My recommendation is to disable account access for users who have not accessed their account within the last 90 days. Likewise, some developers only regularly access services via the command line and don’t need console (UI) access.

Especially if this is a new initiative, it’s always worth notifying your users that a change is being made to their account and provide them with a path to reverse that change if they do need to access their account in the future. Do they email or slack you directly? Depending on how many devs you support and how often these types of requests come in, you may want to create a ticket template.

  1. MFA

Enable MFA (multi-factor authentication) wherever you can - your cloud provider, GitHub, your logging system. I recommend familiarizing yourself with how you reset a user’s MFA device and make that documentation really easy to find. Odds are, someone is going to discover their device isn’t synced right during an incident down the road.

  1. Security group rules

More really useful housekeeping! Admittedly, this one takes a deeper understanding of the systems you support - if you don’t already have friends across a few different teams, you will by the end of this task.

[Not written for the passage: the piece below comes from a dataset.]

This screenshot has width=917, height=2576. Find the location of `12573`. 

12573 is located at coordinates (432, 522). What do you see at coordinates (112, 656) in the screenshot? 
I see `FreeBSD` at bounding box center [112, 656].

It’s disarmingly easy for security group rules, firewall rules, etc to accumulate that are too open to protect your applications and the business. Worse, ingress/egress permissions are frequently copied over and over, so an overly permission rule in the early days (ah, such freedom! Such chaos!) replicates itself over time.

This is a quick example of identifying AWS security groups with an ingress rule open to the world (‘0.0.0.0/0’):

aws ec2 describe-security-groups \ --filter Name=ip-permission.cidr,Values='0.0.0.0/0' \ | jq '{name: .SecurityGroups[].GroupName, id: .SecurityGroups[].GroupId}'

If you recognize the group and understand its traffic patterns, and therefore, how you could restrict access without cutting off valid traffic - that’s a win! If not, track down the team mates that can help you make those decisions. For unknown, ambiguous or more complex cases, you may need to enable or revisit traffic logging to help you define expected traffic and restrict entry to that pool.

  1. Password Managers

If your company/team doesn’t already use a unified password manager (1Password, PassPack, etc), identify and advocate for one. Password managers facilitate stronger, more complex passwords. They can also reduce the amount that passwords are insecurely shared between teammates through other channels.

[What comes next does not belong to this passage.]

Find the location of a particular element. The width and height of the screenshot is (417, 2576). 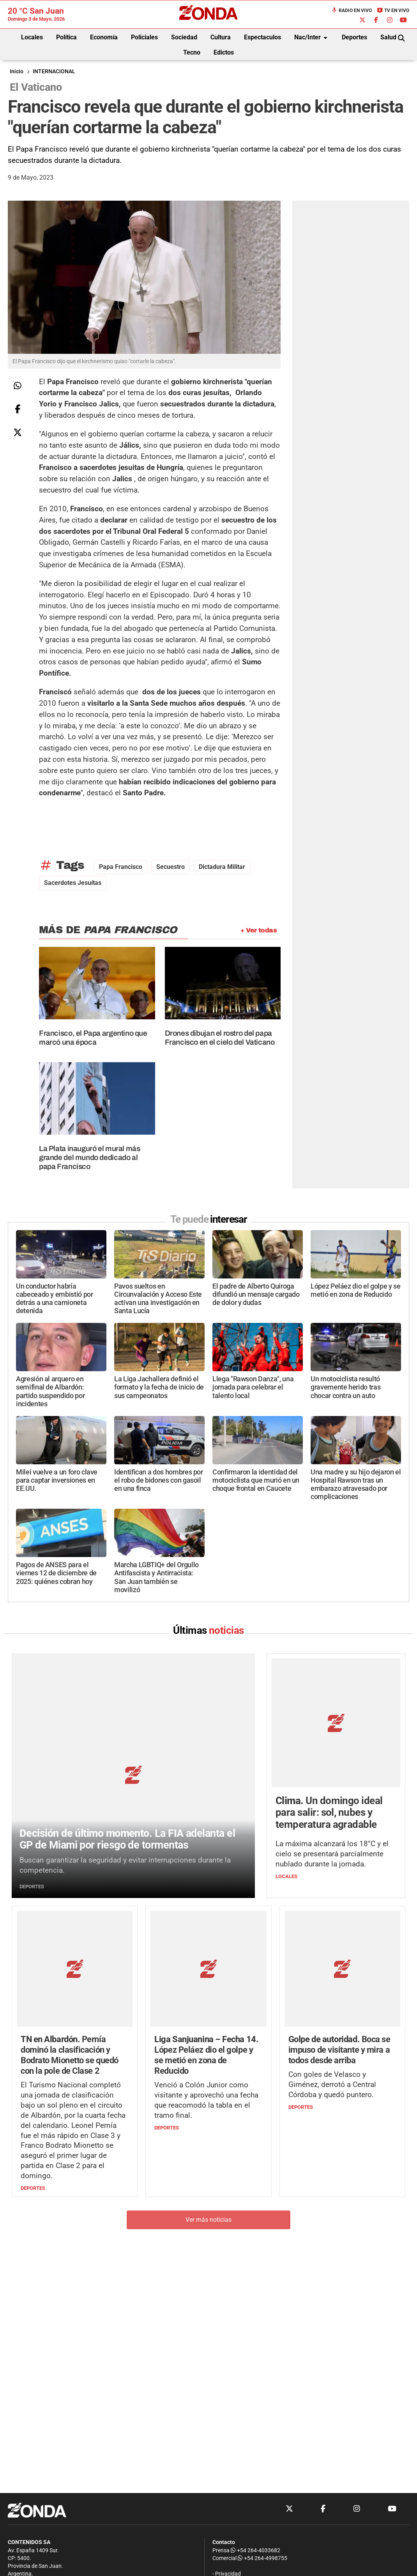

Ver más noticias is located at coordinates (208, 2095).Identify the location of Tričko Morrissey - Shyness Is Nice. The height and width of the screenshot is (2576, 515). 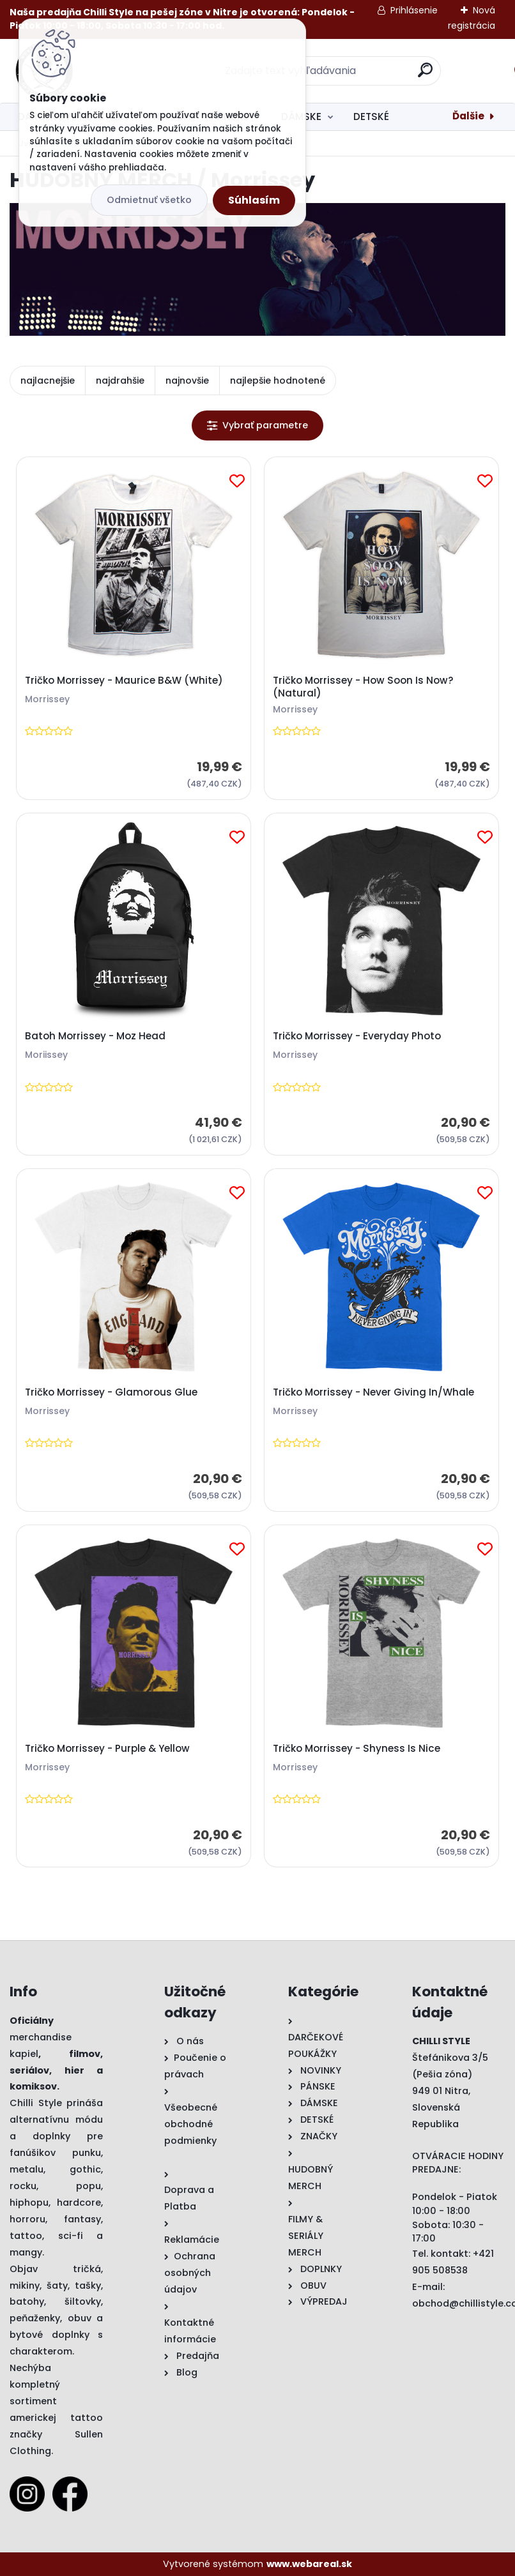
(356, 1748).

  1. Explore auditing and get ready for alerting

This last piece is less of a task and more a strong suggestion to get comfortable with the auditing/access logging you will use when an incident comes up. When tensions are high, you don’t want to be focused on the logistics of tracking these down.

Take some tutorials on CloudWatch/CloudTrail (AWS) or Cloud Audit Logging (GCP). Go through your systems in order of importance to the business and locate where those logs are. If they are missing or you can’t find them, this is now officially the best time to start implementing them.

A note on password rotation:

A month ago, I would have put password rotation on this short list. After a congenial but thought-provoking conversation with our head architect and a deep dive into articles that have come out over the last 2 years, I’ve backed off that position. Don’t spend time making all your developers change their passwords unless your auditing team requires it. HOWEVER, passwords should be rotated swiftly in the event of a breach, so step 1 (identifying and disabling access) serves double duty because now you know how to disable access to your systems if that ever comes up.


Remember, security is hard!

Neglecting basic security hygiene makes it harder to react quickly when breaches do happen. However, small changes over time contribute to a culture of security and build a toolset that you can reach into at the critical moment.